The successful employment of an RNAi-based gene knockdown technique depends on the proper design or selection of the siRNAs, and the adoption of an effective strategy to deliver the siRNAs to the target cells or tissues (4,9). The purpose of designing siRNAs is to choose from a large number of candidate siRNA sites the ones likely to achieve high potency/efficacy and good specificity (against off-target activity). A properly devised delivery system (using, e.g. viral or non-viral vectors, conjugates, cationic liposomes, or complexes with peptides, polymers, antibodies and aptamers) helps to improve the stability of the siRNA agent, and reduce or eliminate the innate immune response and/or other harmful side-effects induced by the siRNA agent (5,7,10).

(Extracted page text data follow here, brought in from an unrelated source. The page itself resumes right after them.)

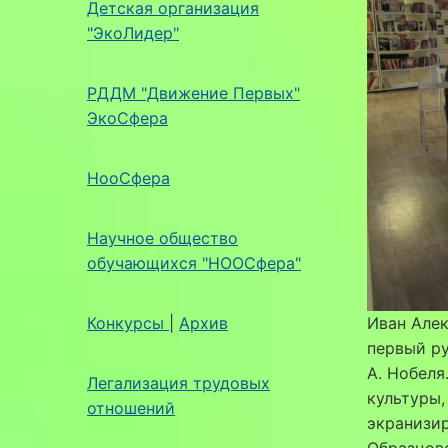
Детская организация
"ЭкоЛидер"
РДДМ "Движение Первых"
ЭкоСфера
НооСфера
Научное общество
обучающихся "НООСфера"
Конкурсы
|
Архив
Иван Алек
первый ру
А. Нобеля
Легализация трудовых
культуры,
отношений
экранизир
Образцов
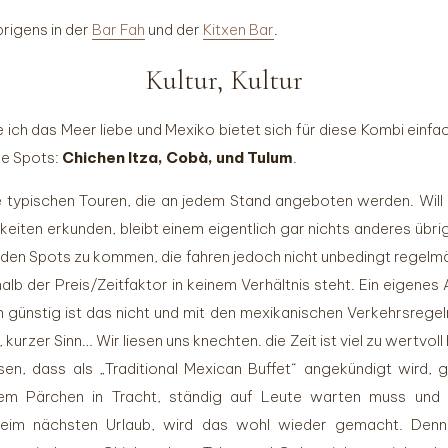
rigens in der
Bar Fah
und der
Kitxen Bar
.
Kultur, Kultur
e ich das Meer liebe und Mexiko bietet sich für diese Kombi einf
de Spots:
Chichen Itza, Cobà, und Tulum
.
se typischen Touren, die an jedem Stand angeboten werden. Will 
iten erkunden, bleibt einem eigentlich gar nichts anderes übri
 den Spots zu kommen, die fahren jedoch nicht unbedingt regelmäß
alb der Preis/Zeitfaktor in keinem Verhältnis steht. Ein eigene
 günstig ist das nicht und mit den mexikanischen Verkehrsrege
rzer Sinn… Wir liesen uns knechten. die Zeit ist viel zu wertvol
en, dass als „Traditional Mexican Buffet“ angekündigt wird, g
em Pärchen in Tracht, ständig auf Leute warten muss und 
 beim nächsten Urlaub, wird das wohl wieder gemacht. Denn 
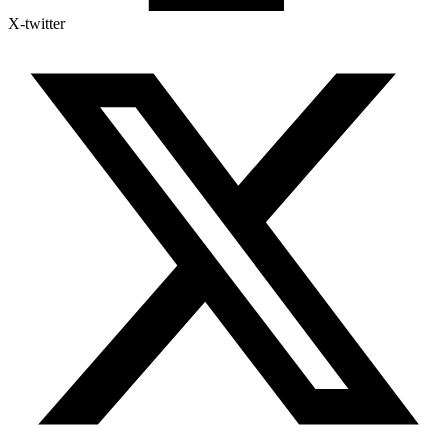
X-twitter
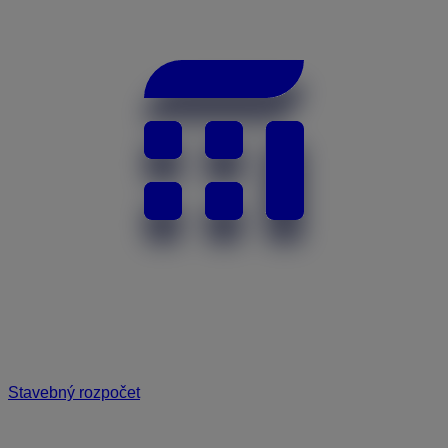
Stavebný rozpočet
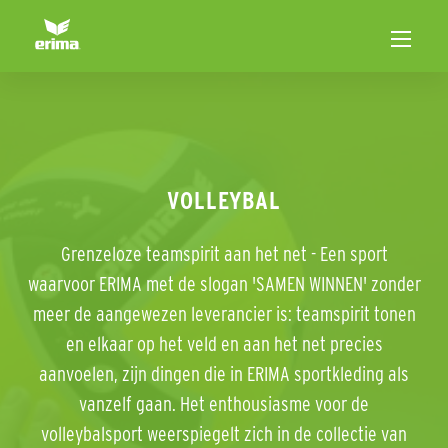
VOLLEYBAL
Grenzeloze teamspirit aan het net - Een sport
waarvoor ERIMA met de slogan 'SAMEN WINNEN' zonder
meer de aangewezen leverancier is: teamspirit tonen
en elkaar op het veld en aan het net precies
aanvoelen, zijn dingen die in ERIMA sportkleding als
vanzelf gaan. Het enthousiasme voor de
volleybalsport weerspiegelt zich in de collectie van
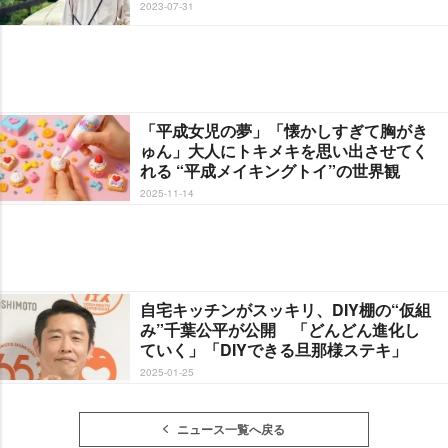
2023-07-31
「平成女児の夢」「懐かしすぎて胸がき
ゅん」大人にトキメキを思い出させてく
れる “平成メイキングトイ”の世界観
2025-11-14
自宅キッチンがスッキリ、DIY棚の“仮組
み”千葉公平が公開 「どんどん進化し
ていく」「DIYできる旦那様ステキ」
2025-01-25
ニュース一覧へ戻る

The issue of how to design siRNAs that produce high efficacy is the focus of a large body of recent research work [see recent reviews, e.g. (11–16)]. Since it was discovered that not all siRNAs are equally potent in their ability to silence the gene products (17), a series of studies have pointed to a large number of ‘features’ that might be correlated to the higher efficacy of RNAi experiments. These features can be roughly classified into three categories. The first category are sequence features, including direct sequence features which are defined based on the nucleotide identity in particular positions of the siRNA, e.g. the 6th nucleotide of the siRNA sequence is a ‘A’ (18,19), and sequence-derived features, e.g. the G/C content of the siRNA is between 30% and 52% (20), and there are no occurrences of more than three identical nucleotides in consecutive positions (21,22). The second category include features defined based on the thermodynamics of the siRNA, e.g. the binding energy in the n7-n11 region is between –1.97 and –1.65 kcal/mol (23), and features surrounding the concept of siRNA duplex terminal asymmetry, e.g. the difference in binding energy between the n16–n19 region and n1–n4 region is greater than 1 kcal/mol (24). The third category of features are defined based on the target sites on the mRNA, including target location-related features, e.g. the target site is outside of the third quartile of the coding region of the mRNA (25), and features focusing on the target site accessibility (26,27), e.g. the local free energy of the most stable structure is greater than or equal to –20.9 kcal/mol (28). Moreover, recent studies suggested that factors related to experimental settings, e.g. the types of siRNA constructs (29,30), the types of cells used (30–34) as well as the methods applied in examining gene products (35) might also influence the efficacy of the RNAi experiments.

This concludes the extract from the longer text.